→ **PROBLEM TO WORK ON**:
Note how many lines in the entries contain the string "количество", then give that number and nothing else.

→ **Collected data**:
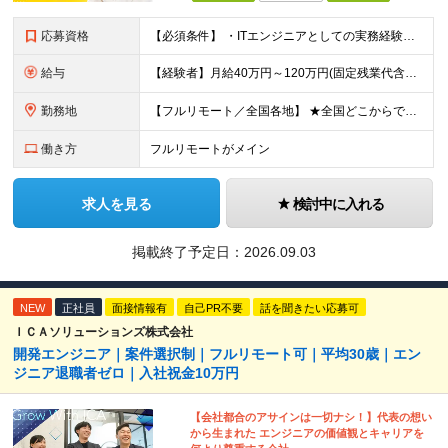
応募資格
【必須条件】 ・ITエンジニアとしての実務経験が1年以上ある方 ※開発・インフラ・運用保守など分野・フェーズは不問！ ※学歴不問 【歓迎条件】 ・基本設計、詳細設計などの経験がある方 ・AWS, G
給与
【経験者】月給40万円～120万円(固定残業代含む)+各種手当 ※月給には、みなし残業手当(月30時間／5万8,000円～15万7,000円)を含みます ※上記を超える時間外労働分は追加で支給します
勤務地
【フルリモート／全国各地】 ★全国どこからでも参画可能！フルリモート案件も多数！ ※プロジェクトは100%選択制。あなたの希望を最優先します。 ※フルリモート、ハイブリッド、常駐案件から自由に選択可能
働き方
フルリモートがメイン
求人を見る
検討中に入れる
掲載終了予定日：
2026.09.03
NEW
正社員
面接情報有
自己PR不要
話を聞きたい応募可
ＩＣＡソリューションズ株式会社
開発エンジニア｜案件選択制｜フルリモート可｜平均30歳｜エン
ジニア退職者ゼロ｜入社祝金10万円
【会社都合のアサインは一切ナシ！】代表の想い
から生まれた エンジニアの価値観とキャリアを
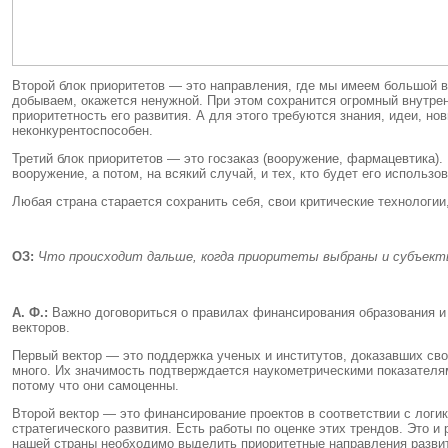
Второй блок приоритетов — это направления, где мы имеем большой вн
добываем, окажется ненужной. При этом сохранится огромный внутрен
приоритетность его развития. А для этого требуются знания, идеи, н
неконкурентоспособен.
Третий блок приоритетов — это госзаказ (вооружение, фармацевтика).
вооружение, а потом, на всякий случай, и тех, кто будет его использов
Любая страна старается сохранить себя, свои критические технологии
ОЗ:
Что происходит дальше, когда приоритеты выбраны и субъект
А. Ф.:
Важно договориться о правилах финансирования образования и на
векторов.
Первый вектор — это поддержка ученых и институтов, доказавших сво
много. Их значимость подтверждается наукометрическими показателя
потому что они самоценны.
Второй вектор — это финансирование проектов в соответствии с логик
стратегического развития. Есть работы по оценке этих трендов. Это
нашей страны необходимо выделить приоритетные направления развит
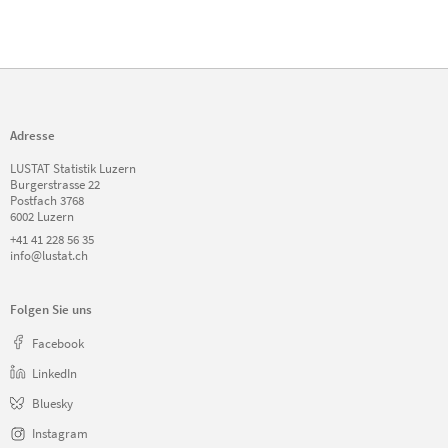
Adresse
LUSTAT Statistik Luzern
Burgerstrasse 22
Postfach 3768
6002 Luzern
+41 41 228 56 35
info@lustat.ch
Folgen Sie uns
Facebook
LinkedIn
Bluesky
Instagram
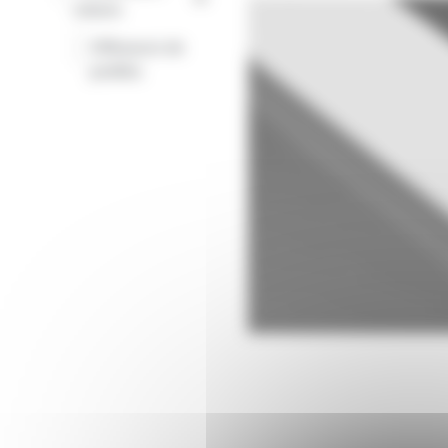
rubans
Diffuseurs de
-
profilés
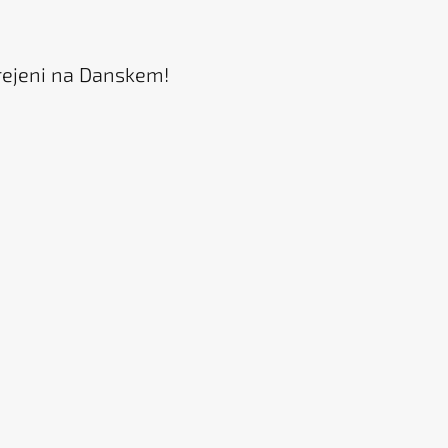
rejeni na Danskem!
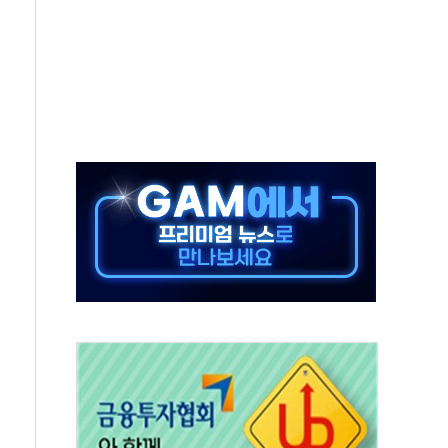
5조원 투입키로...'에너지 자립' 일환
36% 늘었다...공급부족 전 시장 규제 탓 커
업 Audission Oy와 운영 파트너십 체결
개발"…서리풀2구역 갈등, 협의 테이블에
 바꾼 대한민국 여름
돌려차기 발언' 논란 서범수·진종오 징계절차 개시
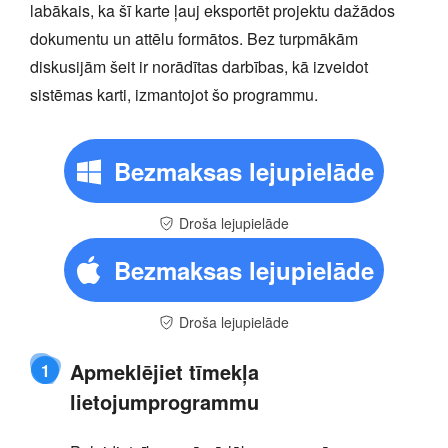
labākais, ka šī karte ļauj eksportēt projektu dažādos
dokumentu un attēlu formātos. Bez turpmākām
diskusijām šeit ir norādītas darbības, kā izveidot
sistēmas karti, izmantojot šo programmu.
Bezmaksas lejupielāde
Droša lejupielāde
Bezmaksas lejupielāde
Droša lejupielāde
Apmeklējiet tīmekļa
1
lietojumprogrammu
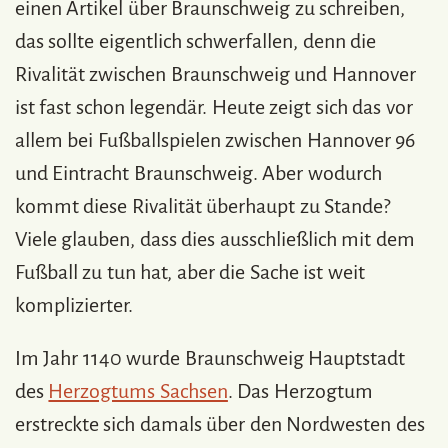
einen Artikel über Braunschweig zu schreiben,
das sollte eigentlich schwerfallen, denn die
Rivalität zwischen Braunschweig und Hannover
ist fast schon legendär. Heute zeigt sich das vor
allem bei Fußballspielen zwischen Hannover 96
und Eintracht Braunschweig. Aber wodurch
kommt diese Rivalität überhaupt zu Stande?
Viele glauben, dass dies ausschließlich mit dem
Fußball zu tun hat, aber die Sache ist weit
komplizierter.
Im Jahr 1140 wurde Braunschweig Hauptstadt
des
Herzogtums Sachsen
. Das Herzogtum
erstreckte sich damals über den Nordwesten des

==

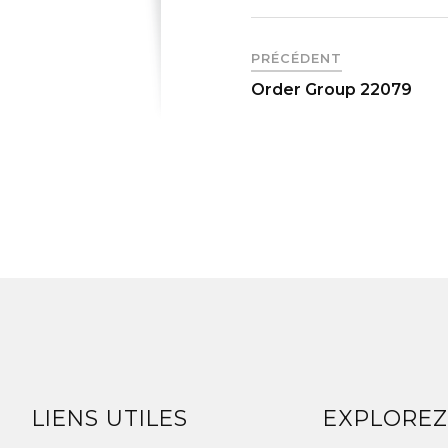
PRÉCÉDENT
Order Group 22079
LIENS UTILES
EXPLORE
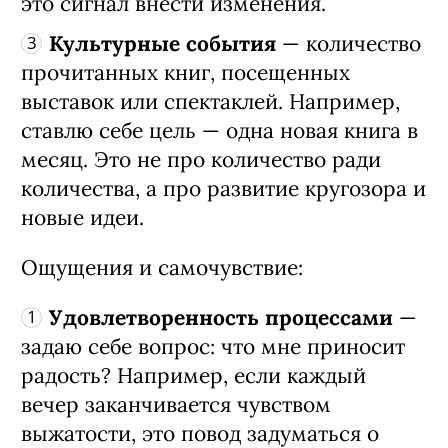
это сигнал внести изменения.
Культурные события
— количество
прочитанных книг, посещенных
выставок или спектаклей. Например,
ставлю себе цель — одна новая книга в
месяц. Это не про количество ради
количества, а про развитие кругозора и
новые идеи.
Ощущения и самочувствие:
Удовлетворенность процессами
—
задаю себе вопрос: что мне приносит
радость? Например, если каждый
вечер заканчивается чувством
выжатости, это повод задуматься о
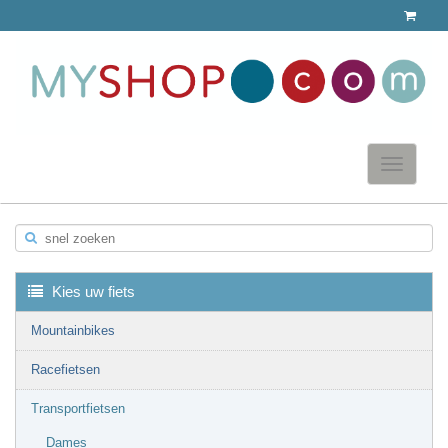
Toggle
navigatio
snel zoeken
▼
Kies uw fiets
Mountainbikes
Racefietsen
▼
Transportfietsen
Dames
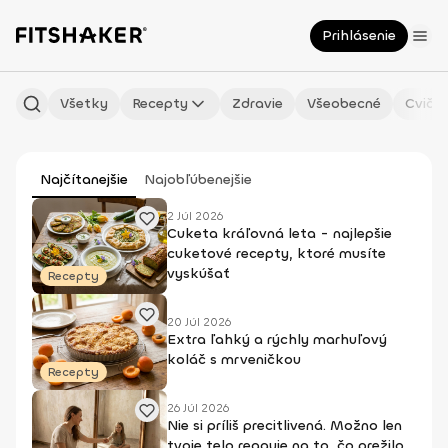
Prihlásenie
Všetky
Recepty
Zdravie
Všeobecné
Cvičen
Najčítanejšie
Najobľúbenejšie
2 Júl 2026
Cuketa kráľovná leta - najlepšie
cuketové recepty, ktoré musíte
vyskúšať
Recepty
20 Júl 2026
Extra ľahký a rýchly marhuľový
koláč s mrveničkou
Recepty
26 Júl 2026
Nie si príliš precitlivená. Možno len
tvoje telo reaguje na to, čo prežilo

→ **EXPECTED ANSWER**:
2